How many lines in these records hold the string "button"? State only that number.

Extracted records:
::::
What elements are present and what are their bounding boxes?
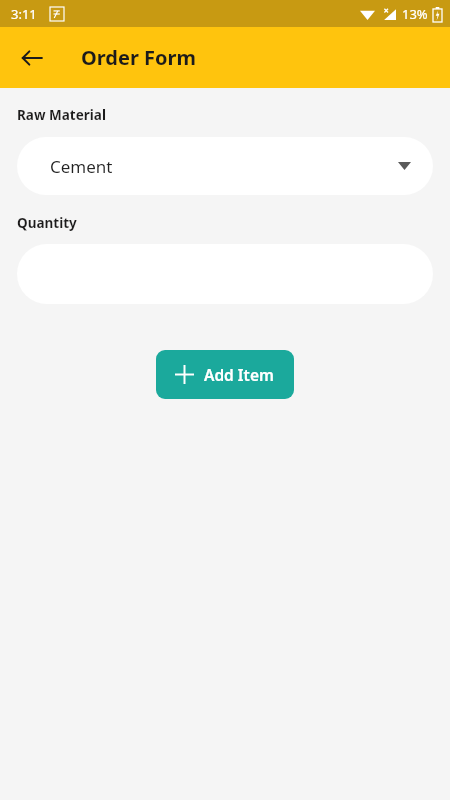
staticText: Raw Material	[17, 106, 106, 124]
button[interactable]: Cement	[17, 137, 433, 195]
staticText: Quantity	[17, 214, 77, 232]
button[interactable]: Back	[13, 39, 51, 77]
staticText: Add Item	[204, 364, 274, 385]
staticText: Order Form	[81, 44, 196, 71]
staticText: Cement	[50, 155, 113, 178]
staticText: 3:11	[11, 5, 37, 23]
button[interactable]: Add Item	[156, 350, 294, 399]
staticText: 13%	[402, 5, 428, 23]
::::
Answer for this exercise
3